The boy stared at him blankly.
"Uhm," he said eventually. "Not much, I'd think. It's an old bag-"
"Then buy yourself a new one."
The dragon snatched the satchel still hanging around the boy's neck and began pouring coins into it.
"Hey!" said the boy, wriggling out so as not to be choked. "What are you doing?"
"I'm going to want more by this author. He has written more, right?" said the dragon hopefully.
"Good. I want more by him, and the back of the book has recommendations, so I want you to bring me those as well."
The dragon noticed the new book still in the boy's hand. "Oh good! This will tide me over until you get back." He took it.
"I'm not done with that!"
"Then get yourself another copy while you're out. There should be enough in there, right? If not, then just come back for more. " The dragon looked around the cavern and made disapproving clicking noises. "We'll have to hire people to put in shelves. Probably nobody willing to. I've certainly eaten enough of you lot to make them suspicious, but we can try. Maybe get people from out of town."

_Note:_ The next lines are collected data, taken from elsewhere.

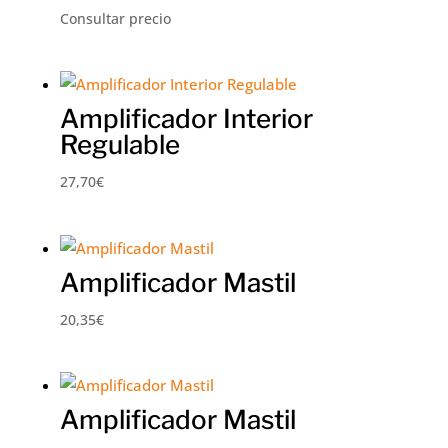
Consultar precio
Amplificador Interior
Regulable
27,70
€
Amplificador Mastil
20,35
€
Amplificador Mastil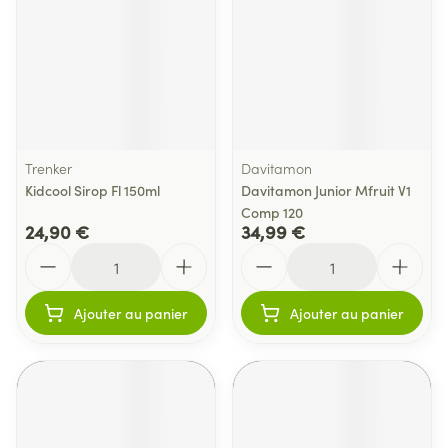
Trenker
Davitamon
Kidcool Sirop Fl 150ml
Davitamon Junior Mfruit V1
Comp 120
24,90 €
34,99 €
Quantité
Quantité
Ajouter au panier
Ajouter au panier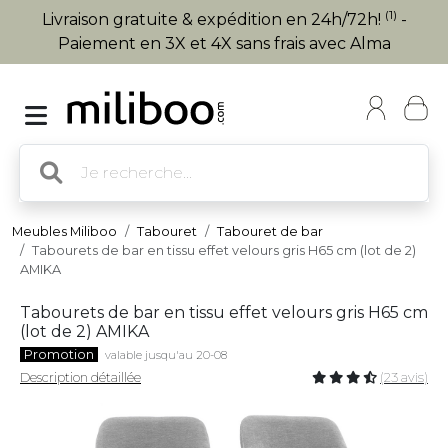
(1)
Livraison gratuite & expédition en 24h/72h!
-
Paiement en 3X et 4X sans frais avec Alma
Meubles Miliboo
Tabouret
Tabouret de bar
Tabourets de bar en tissu effet velours gris H65 cm (lot de 2)
AMIKA
Tabourets de bar en tissu effet velours gris H65 cm
(lot de 2) AMIKA
Promotion
valable jusqu'au 20-08
Description détaillée
(23 avis)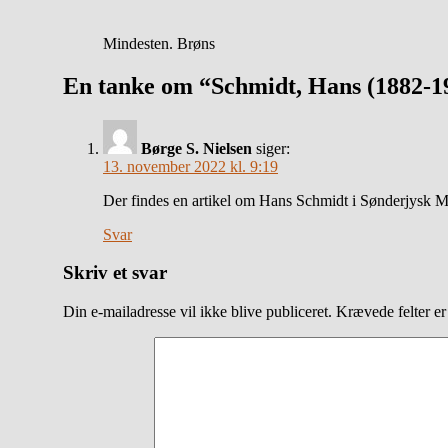
Mindesten. Brøns
En tanke om “Schmidt, Hans (1882-1
Børge S. Nielsen
siger:
13. november 2022 kl. 9:19
Der findes en artikel om Hans Schmidt i Sønderjysk Må
Svar
Skriv et svar
Din e-mailadresse vil ikke blive publiceret.
Krævede felter e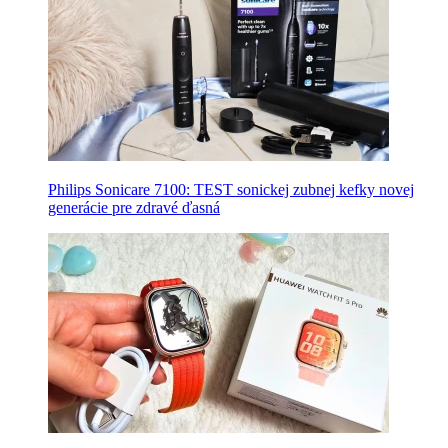
Philips Sonicare 7100: TEST sonickej zubnej kefky novej
generácie pre zdravé ďasná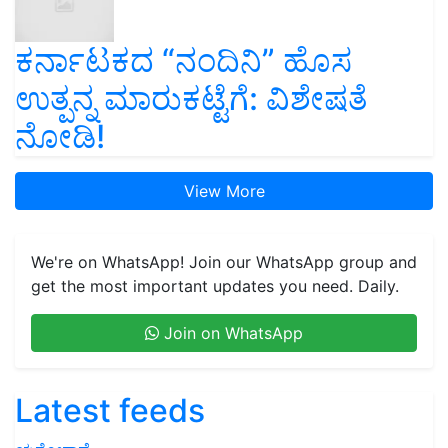
ಕರ್ನಾಟಕದ “ನಂದಿನಿ” ಹೊಸ
ಉತ್ಪನ್ನ ಮಾರುಕಟ್ಟೆಗೆ: ವಿಶೇಷತೆ
ನೋಡಿ!
View More
We're on WhatsApp! Join our WhatsApp group and
get the most important updates you need. Daily.
Join on WhatsApp
Latest feeds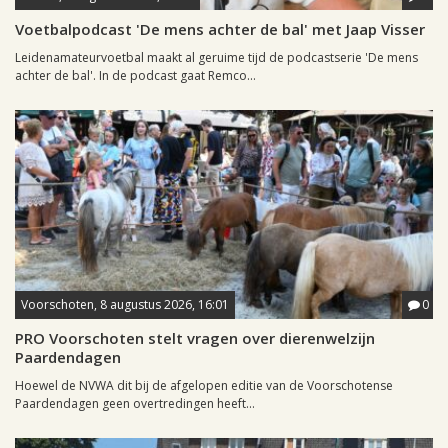
Voetbalpodcast 'De mens achter de bal' met Jaap Visser
Leidenamateurvoetbal maakt al geruime tijd de podcastserie 'De mens
achter de bal'. In de podcast gaat Remco...
Voorschoten, 8 augustus 2026, 16:01
0
PRO Voorschoten stelt vragen over dierenwelzijn
Paardendagen
Hoewel de NVWA dit bij de afgelopen editie van de Voorschotense
Paardendagen geen overtredingen heeft...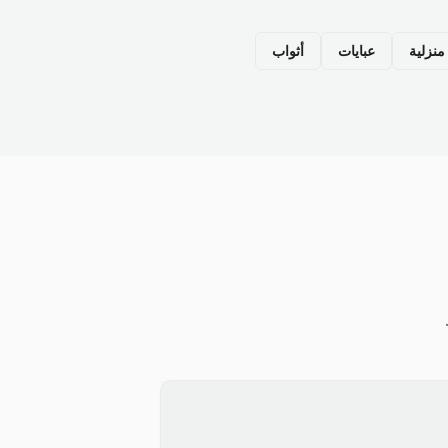
نزلية
عبايات
أثواب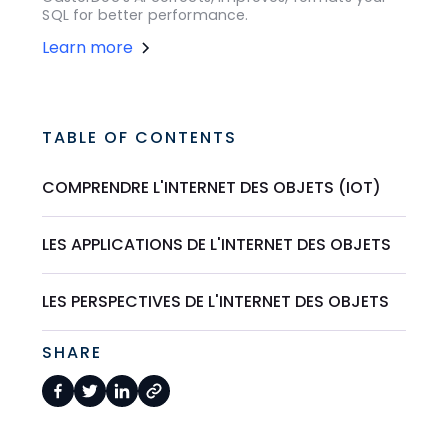
SQL for better performance.
Learn more
TABLE OF CONTENTS
COMPRENDRE L'INTERNET DES OBJETS (IOT)
LES APPLICATIONS DE L'INTERNET DES OBJETS
LES PERSPECTIVES DE L'INTERNET DES OBJETS
SHARE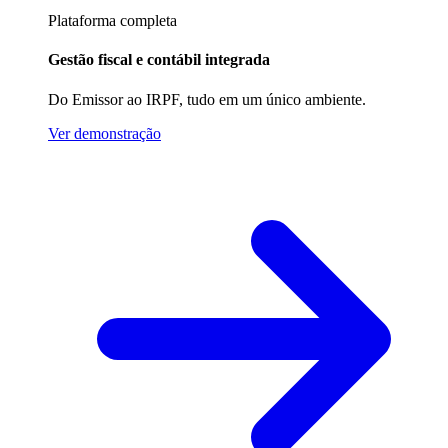
Plataforma completa
Gestão fiscal e contábil integrada
Do Emissor ao IRPF, tudo em um único ambiente.
Ver demonstração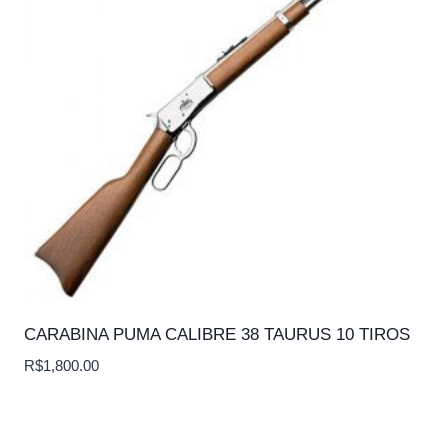
CARABINA PUMA CALIBRE 38 TAURUS 10 TIROS
R$
1,800.00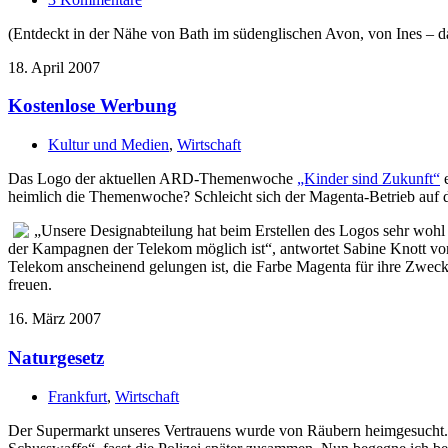
(Entdeckt in der Nähe von Bath im südenglischen Avon, von Ines – d
18. April 2007
Kostenlose Werbung
Kultur und Medien
,
Wirtschaft
Das Logo der aktuellen ARD-Themenwoche
„Kinder sind Zukunft“
e
heimlich die Themenwoche? Schleicht sich der Magenta-Betrieb auf d
„Unsere Designabteilung hat beim Erstellen des Logos sehr wohl
der Kampagnen der Telekom möglich ist“, antwortet Sabine Knott von
Telekom anscheinend gelungen ist, die Farbe Magenta für ihre Zweck
freuen.
16. März 2007
Naturgesetz
Frankfurt
,
Wirtschaft
Der Supermarkt unseres Vertrauens wurde von Räubern heimgesucht. „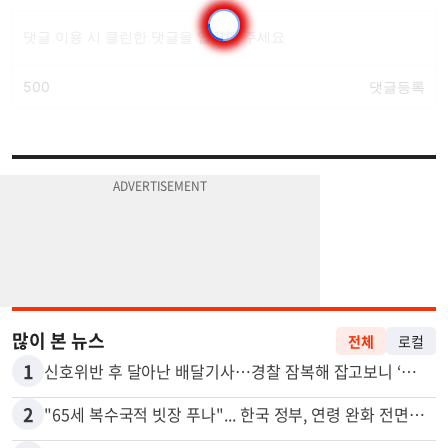
많이 본 뉴스
전체
로컬
1
신호위반 후 달아난 배달기사…경찰 잠복해 잡고보니 ‘반전’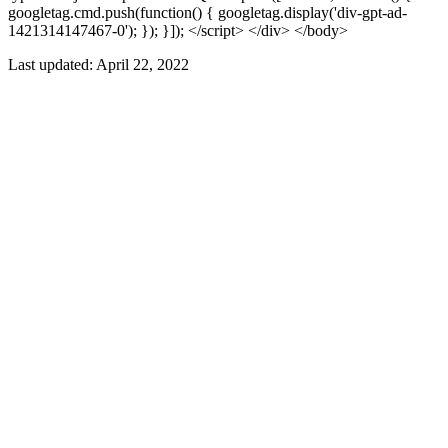
googletag.cmd.push(function() { googletag.display('div-gpt-ad-
1421314147467-0'); }); }]); </script> </div> </body>
Last updated:
April 22, 2022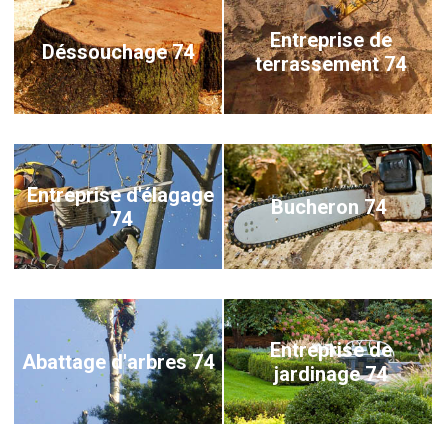
Entreprise de
Déssouchage 74
terrassement 74
Entreprise d'élagage
Bucheron 74
74
Entreprise de
Abattage d'arbres 74
jardinage 74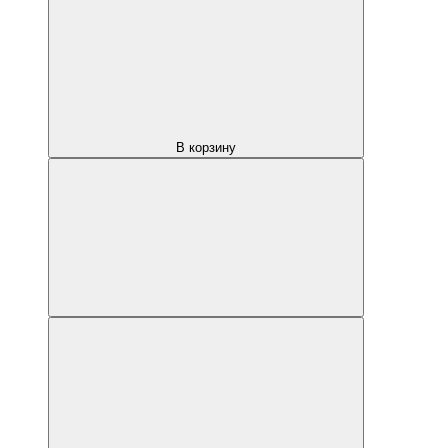
В корзину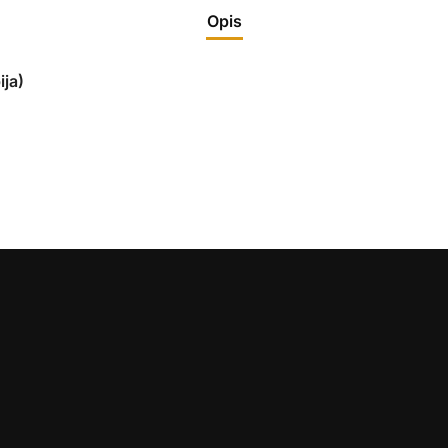
Opis
ija)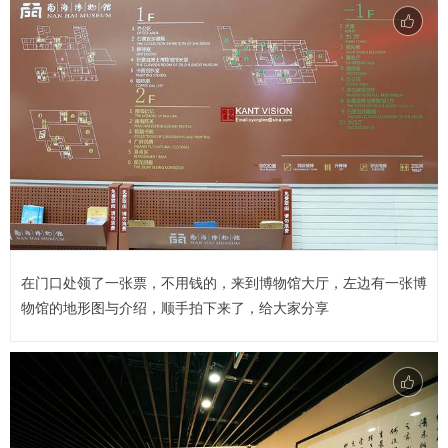
在门口处领了一张票，不用钱的，来到博物馆大厅，左边有一张博
物馆的地形图与介绍，顺手拍下来了，给大家分享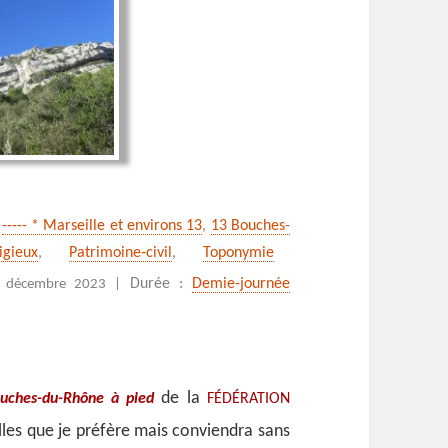
,
----- * Marseille et environs 13
,
13 Bouches-
igieux
,
Patrimoine‑civil
,
Toponymie
is à partir de Lascours
Durée :
Demie-journée
 décembre 2023 |
de la
uches-du-Rhône à pied
FÉDÉRATION
lles que je préfère mais conviendra sans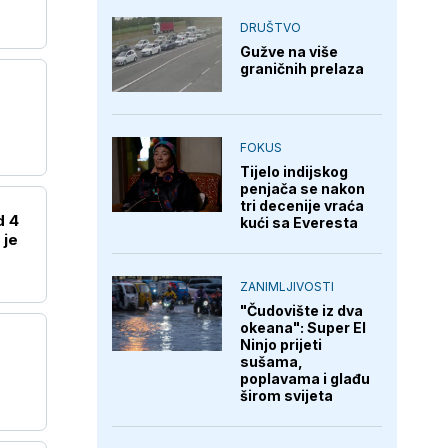
DRUŠTVO
Gužve na više
graničnih prelaza
FOKUS
Tijelo indijskog
penjača se nakon
tri decenije vraća
d 4
kući sa Everesta
 je
ZANIMLJIVOSTI
"Čudovište iz dva
okeana": Super El
Ninjo prijeti
sušama,
poplavama i glađu
širom svijeta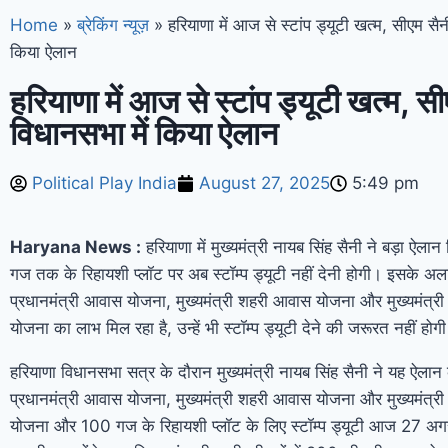
Home
»
ब्रेकिंग न्यूज़
»
हरियाणा में आज से स्टांप ड्यूटी खत्म, सीएम सैन
किया ऐलान
हरियाणा में आज से स्टांप ड्यूटी खत्म, सी
विधानसभा में किया ऐलान
Political Play India
August 27, 2025
5:49 pm
Haryana News :
हरियाणा में मुख्यमंत्री नायब सिंह सैनी ने बड़ा ऐल
गज तक के रिहायशी प्लॉट पर अब स्टॉम्प ड्यूटी नहीं देनी होगी। इसके अल
प्रधानमंत्री आवास योजना, मुख्यमंत्री शहरी आवास योजना और मुख्यमंत्र
योजना का लाभ मिल रहा है, उन्हें भी स्टॉम्प ड्यूटी देने की जरूरत नहीं होग
हरियाणा विधानसभा सत्र के दौरान मुख्यमंत्री नायब सिंह सैनी ने यह ऐलान
प्रधानमंत्री आवास योजना, मुख्यमंत्री शहरी आवास योजना और मुख्यमंत्र
योजना और 100 गज के रिहायशी प्लॉट के लिए स्टॉम्प ड्यूटी आज 27 अगस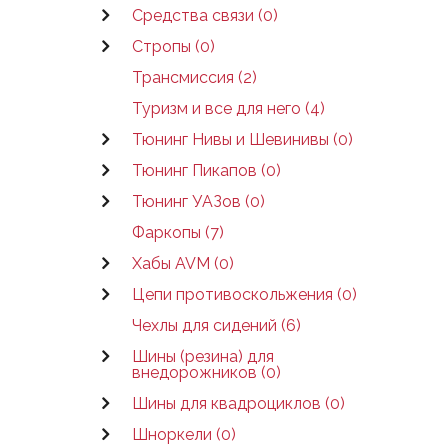
Средства связи (0)
Стропы (0)
Трансмиссия (2)
Туризм и все для него (4)
Тюнинг Нивы и Шевинивы (0)
Тюнинг Пикапов (0)
Тюнинг УАЗов (0)
Фаркопы (7)
Хабы AVM (0)
Цепи противоскольжения (0)
Чехлы для сидений (6)
Шины (резина) для
внедорожников (0)
Шины для квадроциклов (0)
Шноркели (0)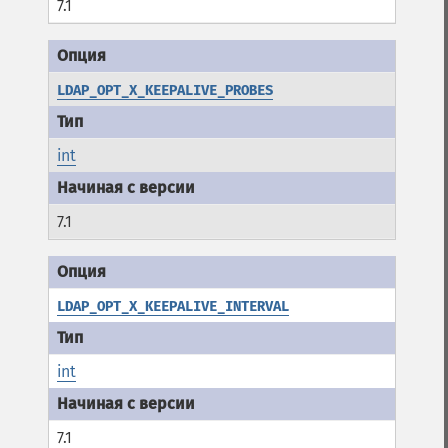
7.1
LDAP_OPT_X_KEEPALIVE_PROBES
int
7.1
LDAP_OPT_X_KEEPALIVE_INTERVAL
int
7.1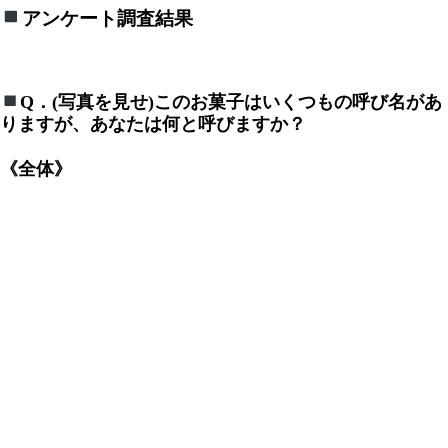
アンケート調査結果
Q．(写真を見せ)このお菓子はいくつもの呼び名があ
りますが、あなたは何と呼びますか？
《全体》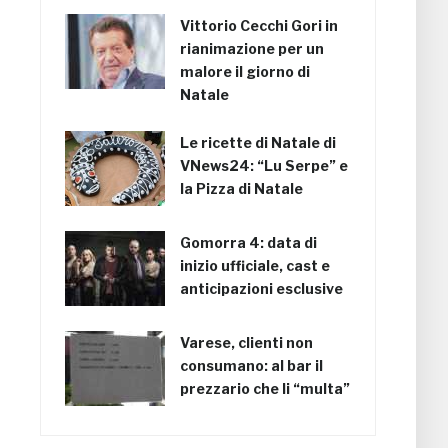
Vittorio Cecchi Gori in
rianimazione per un
malore il giorno di
Natale
Le ricette di Natale di
VNews24: “Lu Serpe” e
la Pizza di Natale
Gomorra 4: data di
inizio ufficiale, cast e
anticipazioni esclusive
Varese, clienti non
consumano: al bar il
prezzario che li “multa”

"What's all this 'we' business?"
"Well you're my new librarian, of course! You know more about this than I do."
The dragon shoved the bag into his hands and began ushering him out towards the exit. The boy tried desperately to deal with the new weight and unscramble what had just happened at the same time.
"But you don't have a library," he said.
"Well that's your job, isn't it? Go on, shoo. Come back when all the gold is gone and you've got a cartload of books. Go on, hurry up. I promise you can read them once I've finished."
With that, the boy found himself standing outside at the mouth of the cave. Around him a cool breeze was blowing the tall grass along the hillside. The sun above shone brightly. He looked down at the rather heavy bag he was now holding and blinked a few times.
"Oh!" called a voice from inside the cave. "I almost forgot," the dragon's head poked out from the darkness. "I'm Oss. What's your name? I'll need to know if we're to be working together."
"Ethan," said Ethan.
"Good, good. Well, off you go, then. I'll be making room."
And he was gone.
Slowly, Ethan made his way down the hillside, wondering where in the world he was going to find people willing to carry books up to a dragon's cave.